移動と経済のデザイン

街づくり。昔から私鉄沿線は色々な取り組みを行っていると思う。
駅の周辺に商店街を作ったり、駅ビルを作ったり、駅を賑わいのハブに仕立ててきた。
駅からはバス路線が伸び、駅を降りた人がバスに乗って、閑静な住宅街へと帰っていく。
その辺りには敷地が広く、緑がいっぱいある公園もあり、健康的な日常が設計されていた。

高度成長期、計画通りに色々なことが運んだ。駅の周辺からみるみるうちに人が集まった。
密度の濃いところができれば、そこから派生するように、その周辺の密度が上がっていく。
駅、商店街、バス、ベットタウン、公園、そして観光地。人が集まる仕掛けが作られた。
とても創造的な活動だ。人はそこでの生活に憧れ、住みたいという強い願望で集まってきた。

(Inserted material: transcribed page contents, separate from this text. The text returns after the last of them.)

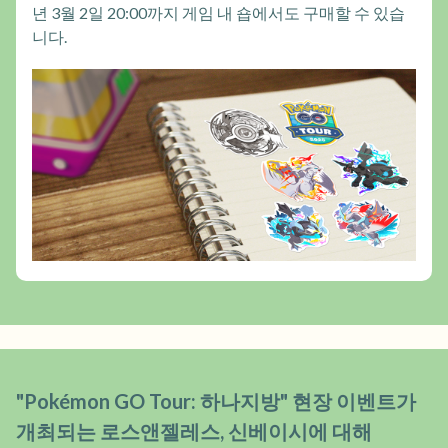
년 3월 2일 20:00까지 게임 내 숍에서도 구매할 수 있습
니다.
"Pokémon GO Tour: 하나지방" 현장 이벤트가
개최되는 로스앤젤레스, 신베이시에 대해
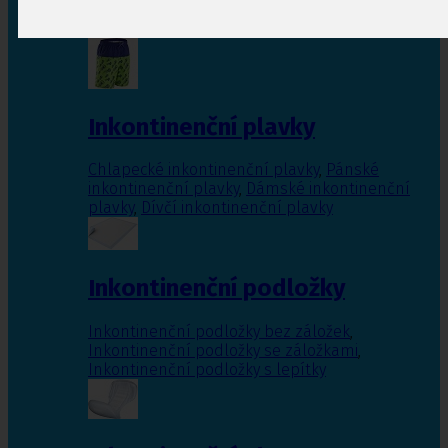
Inkontinenční vložky pro ženy
,
Inkontinenční
vložky pro muže
Inkontinenční plavky
Chlapecké inkontinenční plavky
,
Pánské
inkontinenční plavky
,
Dámské inkontinenční
plavky
,
Dívčí inkontinenční plavky
Inkontinenční podložky
Inkontinenční podložky bez záložek
,
Inkontinenční podložky se záložkami
,
Inkontinenční podložky s lepítky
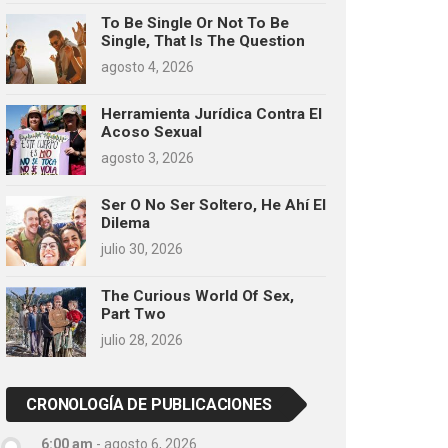
To Be Single Or Not To Be
Single, That Is The Question
agosto 4, 2026
Herramienta Jurídica Contra El
Acoso Sexual
agosto 3, 2026
Ser O No Ser Soltero, He Ahí El
Dilema
julio 30, 2026
The Curious World Of Sex,
Part Two
julio 28, 2026
CRONOLOGÍA DE PUBLICACIONES
6:00 am
-
agosto 6, 2026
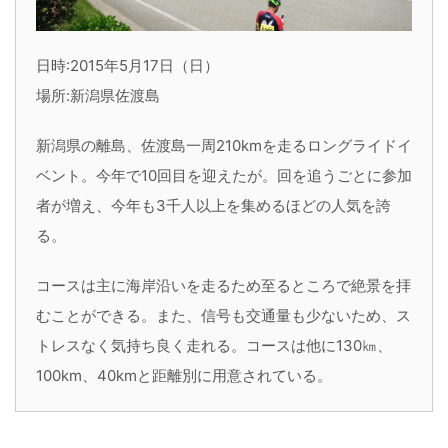
日時:2015年5月17日（日）
場所:新潟県佐渡島
新潟県の離島、佐渡島一周210kmを走るロングライドイ
ベント。今年で10回目を迎えたが。回を追うごとに参加
者が増え、今年も3千人以上を集めるほどの人気を誇
る。
コースは主に海岸沿いを走るため至るところで絶景を拝
むことができる。また、信号も交通量も少ないため、ス
トレスなく気持ち良く走れる。コースは他に130㎞、
100km、40kmと距離別に用意されている。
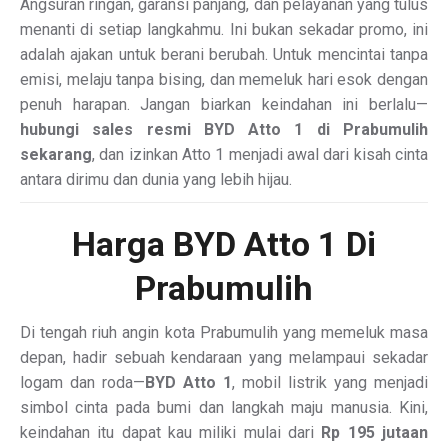
Angsuran ringan, garansi panjang, dan pelayanan yang tulus
menanti di setiap langkahmu. Ini bukan sekadar promo, ini
adalah ajakan untuk berani berubah. Untuk mencintai tanpa
emisi, melaju tanpa bising, dan memeluk hari esok dengan
penuh harapan. Jangan biarkan keindahan ini berlalu—
hubungi sales resmi BYD Atto 1 di Prabumulih
sekarang
, dan izinkan Atto 1 menjadi awal dari kisah cinta
antara dirimu dan dunia yang lebih hijau.
Harga BYD Atto 1 Di
Prabumulih
Di tengah riuh angin kota Prabumulih yang memeluk masa
depan, hadir sebuah kendaraan yang melampaui sekadar
logam dan roda—
BYD Atto 1
, mobil listrik yang menjadi
simbol cinta pada bumi dan langkah maju manusia. Kini,
keindahan itu dapat kau miliki mulai dari
Rp 195 jutaan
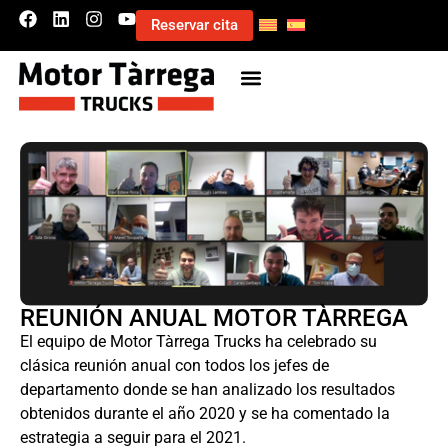
Reservar cita
REUNIÓN ANUAL MOTOR TÀRREGA
El equipo de Motor Tàrrega Trucks ha celebrado su
clásica reunión anual con todos los jefes de
departamento donde se han analizado los resultados
obtenidos durante el año 2020 y se ha comentado la
estrategia a seguir para el 2021.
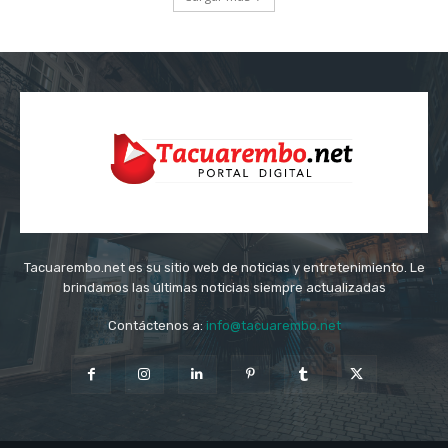
Tacuarembo.net es su sitio web de noticias y entretenimiento. Le
brindamos las últimas noticias siempre actualizadas
Contáctenos a:
info@tacuarembo.net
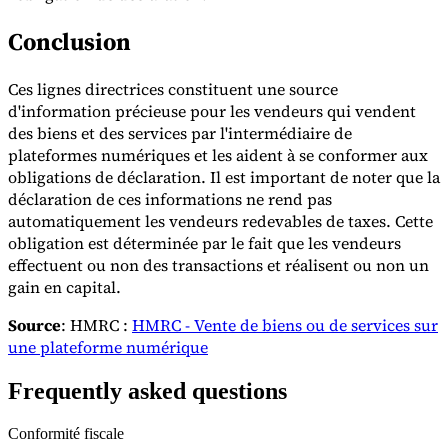
Conclusion
Ces lignes directrices constituent une source
d'information précieuse pour les vendeurs qui vendent
des biens et des services par l'intermédiaire de
plateformes numériques et les aident à se conformer aux
obligations de déclaration. Il est important de noter que la
déclaration de ces informations ne rend pas
automatiquement les vendeurs redevables de taxes. Cette
obligation est déterminée par le fait que les vendeurs
effectuent ou non des transactions et réalisent ou non un
gain en capital.
Source
: HMRC :
HMRC - Vente de biens ou de services sur
une plateforme numérique
Frequently asked questions
Conformité fiscale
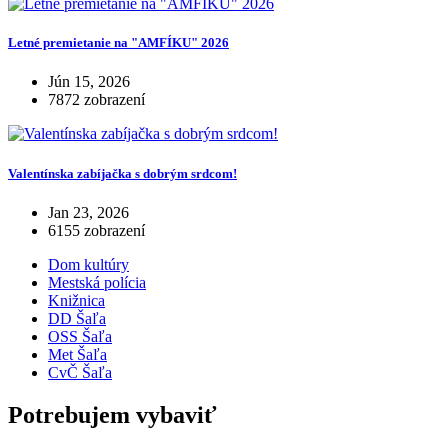
Letné premietanie na "AMFÍKU" 2026
Jún 15, 2026
7872 zobrazení
Valentínska zabíjačka s dobrým srdcom!
Jan 23, 2026
6155 zobrazení
Dom kultúry
Mestská polícia
Knižnica
DD Šaľa
OSS Šaľa
Met Šaľa
CvČ Šaľa
Potrebujem vybaviť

今は、新しい街をつくる。というシーンはだいぶなくなってきた。保守メンテが多い。
オリンピックや万博のような大きなイベント絡みで新たな駅が作られてもいるが数は少ない。
駅を作っても昔ほどの周辺密度の増大も期待できない。コロナ禍で都心までもそんな状況だ。
これまでの駅から始まる密度づくりのアプローチだけでは、限界がきているように思う。

施設を体験型にする、滞在型にするといった取組みも増えてきた。お金を掛けた箱物が多い。
長くその場に居たくなる大きな楽しみで人を集め、大きな消費を狙っている。
一定の成功も得ているが、これも都会や大きな観光地でこそ持続的なアプローチだ。
日本の多くを占める人口密度が薄くなっている地域では難しい。別のアプローチも必要だ。

その場所や周辺にいる人の数、もしくは来る人の数を増やす。人口減の中では確かに難しい。
でも、アプローチはあると思う。「少し周辺を取捨選択する」と「移動/人を増やす」だ。
コロナ禍で移動はナーバスだが、安全な移動を増やし、健康を増進しつつ、経済を回す。
小さなコミュニティで人々の売り買い、物や気持ちの交換を増やす。成長モデルを考えたい。